Nearly 100 audience members gathered at the Neighborhood Community Center on Thursday to learn about the charter, essentially a city constitution that would, if approved by voters, allow the city to make more of its own laws rather than rely on a state-provided template.
"The elected officials are the ones who created the problem," Councilman Steve Mensinger said in describing the city's rising pension costs.
Having a charter "means sovereignty. It means you make your own decisions," he said.
Mensinger was joined by charter proponent Mayor Pro Tem Jim Righeimer and Oceanside Councilman Jerome Kern, who successfully fought off a recall effort there while his city adopted a charter.
"Pass it as quickly as possible to get out from under that prevailing wage," Kern told the audience.
A current version of the city's charter frees the city from having to pay prevailing wages — a term used for average wages paid to specialists in a given field, such as pipe-fitting — for public projects funded wholly by city dollars. As a general law city, Costa Mesa operates under the state's constitution, which requires prevailing wages, a standard also favored by trade unions.

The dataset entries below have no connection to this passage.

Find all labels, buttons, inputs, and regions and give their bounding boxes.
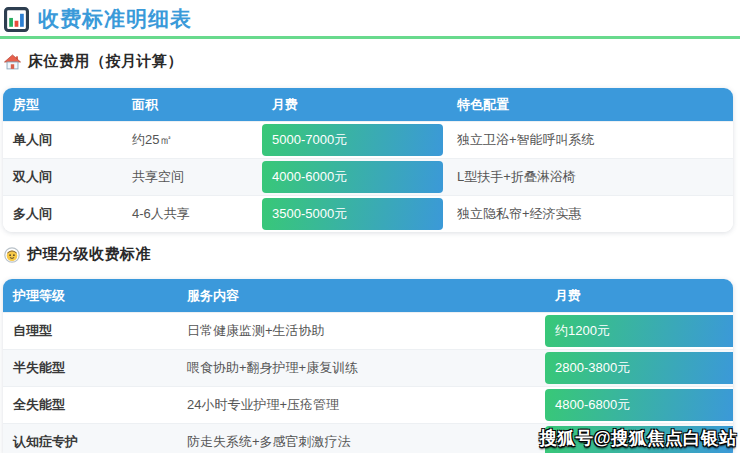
fee-badge: 5000-7000元 bbox=[262, 124, 443, 156]
col-header-care-level: 护理等级 bbox=[3, 287, 177, 305]
section-heading-care-fees: 护理分级收费标准 bbox=[4, 245, 740, 264]
fee-badge: 3500-5000元 bbox=[262, 198, 443, 230]
col-header-features: 特色配置 bbox=[445, 96, 733, 114]
care-level: 半失能型 bbox=[3, 359, 177, 377]
col-header-room-type: 房型 bbox=[3, 96, 122, 114]
room-area: 4-6人共享 bbox=[122, 205, 262, 223]
care-service: 24小时专业护理+压疮管理 bbox=[177, 396, 545, 414]
col-header-service: 服务内容 bbox=[177, 287, 545, 305]
care-table-header-row: 护理等级 服务内容 月费 bbox=[3, 279, 733, 312]
page-header: 收费标准明细表 bbox=[0, 0, 740, 33]
room-area: 共享空间 bbox=[122, 168, 262, 186]
fee-cell: 约1200元 bbox=[545, 313, 733, 349]
table-row: 双人间 共享空间 4000-6000元 L型扶手+折叠淋浴椅 bbox=[3, 158, 733, 195]
room-type: 单人间 bbox=[3, 131, 122, 149]
home-icon bbox=[4, 54, 21, 70]
page-title: 收费标准明细表 bbox=[38, 5, 192, 33]
title-divider bbox=[0, 36, 740, 39]
col-header-monthly-fee: 月费 bbox=[262, 96, 445, 114]
room-area: 约25㎡ bbox=[122, 131, 262, 149]
sohu-watermark: 搜狐号@搜狐焦点白银站 bbox=[539, 426, 737, 450]
table-row: 半失能型 喂食协助+翻身护理+康复训练 2800-3800元 bbox=[3, 349, 733, 386]
care-level: 全失能型 bbox=[3, 396, 177, 414]
fee-badge: 4800-6800元 bbox=[545, 389, 733, 421]
bed-fees-table: 房型 面积 月费 特色配置 单人间 约25㎡ 5000-7000元 独立卫浴+智… bbox=[3, 88, 733, 232]
room-features: L型扶手+折叠淋浴椅 bbox=[445, 168, 733, 186]
room-features: 独立卫浴+智能呼叫系统 bbox=[445, 131, 733, 149]
fee-cell: 4000-6000元 bbox=[262, 159, 445, 195]
section-title-care-fees: 护理分级收费标准 bbox=[27, 245, 151, 264]
fee-badge: 2800-3800元 bbox=[545, 352, 733, 384]
bed-table-header-row: 房型 面积 月费 特色配置 bbox=[3, 88, 733, 121]
section-heading-bed-fees: 床位费用（按月计算） bbox=[4, 52, 740, 71]
fee-cell: 3500-5000元 bbox=[262, 196, 445, 232]
bar-chart-icon bbox=[4, 7, 29, 32]
col-header-monthly-fee: 月费 bbox=[545, 287, 733, 305]
col-header-area: 面积 bbox=[122, 96, 262, 114]
room-features: 独立隐私帘+经济实惠 bbox=[445, 205, 733, 223]
fee-schedule-page: { "header": { "title": "收费标准明细表" }, "ico… bbox=[0, 0, 740, 453]
caregiver-face-icon bbox=[4, 247, 20, 263]
care-level: 认知症专护 bbox=[3, 433, 177, 451]
care-service: 喂食协助+翻身护理+康复训练 bbox=[177, 359, 545, 377]
fee-cell: 2800-3800元 bbox=[545, 350, 733, 386]
fee-badge: 4000-6000元 bbox=[262, 161, 443, 193]
fee-badge: 约1200元 bbox=[545, 315, 733, 347]
care-service: 防走失系统+多感官刺激疗法 bbox=[177, 433, 545, 451]
table-row: 多人间 4-6人共享 3500-5000元 独立隐私帘+经济实惠 bbox=[3, 195, 733, 232]
section-title-bed-fees: 床位费用（按月计算） bbox=[28, 52, 183, 71]
room-type: 双人间 bbox=[3, 168, 122, 186]
fee-cell: 5000-7000元 bbox=[262, 122, 445, 158]
fee-cell: 4800-6800元 bbox=[545, 387, 733, 423]
table-row: 单人间 约25㎡ 5000-7000元 独立卫浴+智能呼叫系统 bbox=[3, 121, 733, 158]
care-service: 日常健康监测+生活协助 bbox=[177, 322, 545, 340]
care-level: 自理型 bbox=[3, 322, 177, 340]
room-type: 多人间 bbox=[3, 205, 122, 223]
table-row: 自理型 日常健康监测+生活协助 约1200元 bbox=[3, 312, 733, 349]
table-row: 全失能型 24小时专业护理+压疮管理 4800-6800元 bbox=[3, 386, 733, 423]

Prevailing wage opponents say they eliminate cities from awarding contracts to the lowest responsible bidder, which escalates the costs of projects.
The panel also explained that, under a charter, Costa Mesa would still have to abide by the current contracts it has and still has to pay toward its current employees' pensions. Also, council meetings would remain subject to state open-meetings laws.

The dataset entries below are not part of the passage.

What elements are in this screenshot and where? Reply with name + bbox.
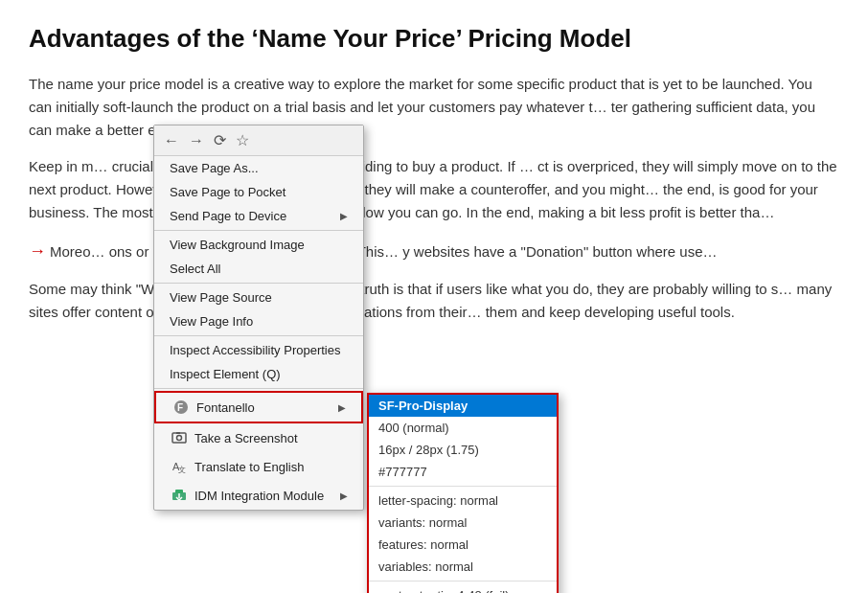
fontanello-sep-1 — [369, 486, 557, 487]
contrast-ratio-item[interactable]: contrast ratio: 4.48 (fail) — [369, 584, 557, 593]
paragraph-2: Keep in m… crucial factors for a custome… — [29, 155, 839, 224]
separator-1 — [154, 230, 363, 231]
variables-item[interactable]: variables: normal — [369, 556, 557, 578]
select-all-label: Select All — [170, 262, 220, 276]
idm-content: IDM Integration Module — [170, 486, 324, 505]
translate-label: Translate to English — [194, 460, 304, 474]
separator-2 — [154, 283, 363, 284]
translate-icon: A 文 — [170, 457, 189, 476]
save-page-pocket-label: Save Page to Pocket — [170, 185, 286, 199]
fontanello-icon: F — [171, 398, 191, 417]
variables-label: variables: normal — [378, 559, 473, 574]
fontanello-submenu: SF-Pro-Display 400 (normal) 16px / 28px … — [367, 393, 559, 593]
font-color-item[interactable]: #777777 — [369, 461, 557, 483]
fontanello-item-content: F Fontanello — [171, 398, 255, 417]
nav-forward[interactable]: → — [189, 132, 204, 149]
svg-rect-2 — [172, 433, 186, 443]
screenshot-icon — [170, 428, 189, 447]
view-page-info-item[interactable]: View Page Info — [154, 309, 363, 333]
fontanello-sep-2 — [369, 581, 557, 582]
separator-4 — [154, 388, 363, 389]
view-background-image-item[interactable]: View Background Image — [154, 233, 363, 257]
save-page-as-label: Save Page As... — [170, 161, 259, 175]
page-content: Advantages of the ‘Name Your Price’ Pric… — [0, 0, 868, 356]
contrast-ratio-label: contrast ratio: 4.48 (fail) — [378, 588, 510, 593]
idm-item[interactable]: IDM Integration Module — [154, 481, 363, 510]
take-screenshot-item[interactable]: Take a Screenshot — [154, 423, 363, 452]
save-page-pocket-item[interactable]: Save Page to Pocket — [154, 180, 363, 204]
send-page-device-item[interactable]: Send Page to Device — [154, 204, 363, 228]
font-color-label: #777777 — [378, 465, 427, 479]
view-page-source-item[interactable]: View Page Source — [154, 285, 363, 309]
nav-reload[interactable]: ⟳ — [214, 131, 226, 149]
font-size-item[interactable]: 16px / 28px (1.75) — [369, 439, 557, 461]
nav-back[interactable]: ← — [164, 132, 179, 149]
inspect-element-label: Inspect Element (Q) — [170, 367, 281, 381]
inspect-accessibility-item[interactable]: Inspect Accessibility Properties — [154, 338, 363, 362]
variants-item[interactable]: variants: normal — [369, 512, 557, 534]
features-label: features: normal — [378, 537, 468, 552]
idm-icon — [170, 486, 189, 505]
nav-bookmark[interactable]: ☆ — [236, 131, 249, 149]
red-arrow: → — [29, 241, 46, 261]
page-title: Advantages of the ‘Name Your Price’ Pric… — [29, 19, 839, 59]
inspect-element-item[interactable]: Inspect Element (Q) — [154, 362, 363, 386]
letter-spacing-label: letter-spacing: normal — [378, 493, 498, 508]
take-screenshot-content: Take a Screenshot — [170, 428, 298, 447]
select-all-item[interactable]: Select All — [154, 257, 363, 281]
fontanello-item[interactable]: F Fontanello SF-Pro-Display 400 (normal)… — [154, 391, 363, 423]
svg-point-3 — [177, 436, 182, 441]
view-page-info-label: View Page Info — [170, 314, 253, 329]
font-size-label: 16px / 28px (1.75) — [378, 443, 479, 457]
svg-text:F: F — [177, 402, 183, 413]
separator-3 — [154, 335, 363, 336]
svg-rect-8 — [175, 490, 183, 493]
paragraph-4: Some may think "Why would someone pa… bu… — [29, 278, 839, 324]
take-screenshot-label: Take a Screenshot — [194, 431, 298, 445]
send-page-device-label: Send Page to Device — [170, 209, 286, 223]
context-menu-nav: ← → ⟳ ☆ — [154, 125, 363, 156]
context-menu: ← → ⟳ ☆ Save Page As... Save Page to Poc… — [153, 125, 364, 511]
fontanello-label: Fontanello — [196, 400, 255, 415]
idm-label: IDM Integration Module — [194, 489, 324, 503]
translate-content: A 文 Translate to English — [170, 457, 304, 476]
view-page-source-label: View Page Source — [170, 290, 272, 305]
font-name-label: SF-Pro-Display — [378, 399, 468, 413]
save-page-as-item[interactable]: Save Page As... — [154, 156, 363, 180]
variants-label: variants: normal — [378, 515, 467, 530]
svg-rect-4 — [176, 432, 180, 434]
font-weight-label: 400 (normal) — [378, 421, 449, 435]
font-weight-item[interactable]: 400 (normal) — [369, 417, 557, 439]
features-item[interactable]: features: normal — [369, 534, 557, 556]
translate-english-item[interactable]: A 文 Translate to English — [154, 452, 363, 481]
svg-text:文: 文 — [178, 466, 186, 474]
paragraph-3: →Moreo… ons or run fundraisers from your… — [29, 238, 839, 265]
view-background-image-label: View Background Image — [170, 238, 305, 252]
paragraph-1: The name your price model is a creative … — [29, 73, 839, 142]
inspect-accessibility-label: Inspect Accessibility Properties — [170, 343, 340, 357]
font-name-item[interactable]: SF-Pro-Display — [369, 395, 557, 417]
letter-spacing-item[interactable]: letter-spacing: normal — [369, 490, 557, 512]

Another piece of the charter would separate employees' political donations from their union dues.
Political influence by unions was a major theme of the night.
Newport-Mesa Unified school board member Katrina Foley, who was in the audience, asked Righeimer if he was so against unions' role in politics, would he support public financing for elections instead?
"No, absolutely not," he said.
Righeimer emphasized that the city could outsource many services currently performed in-house.
City CEO Tom Hatch, who opened up the discussion, said the city still has more belt-tightening to do staffwise.
"This was very informative," said Shirley Zilkow, a longtime Costa Mesa resident. "When we can run our city on the local level, that's very advantageous. It's more individual. In Sacramento, you don't have a choice."
Foley, a former City Council member, said she was undecided on the charter, but didn't agree with how the city is going about proposing it, or how Thursday's discussion took place.
"It wasn't a fully developed panel," she said. "It didn't present both sides of the issue to let the people get all the information."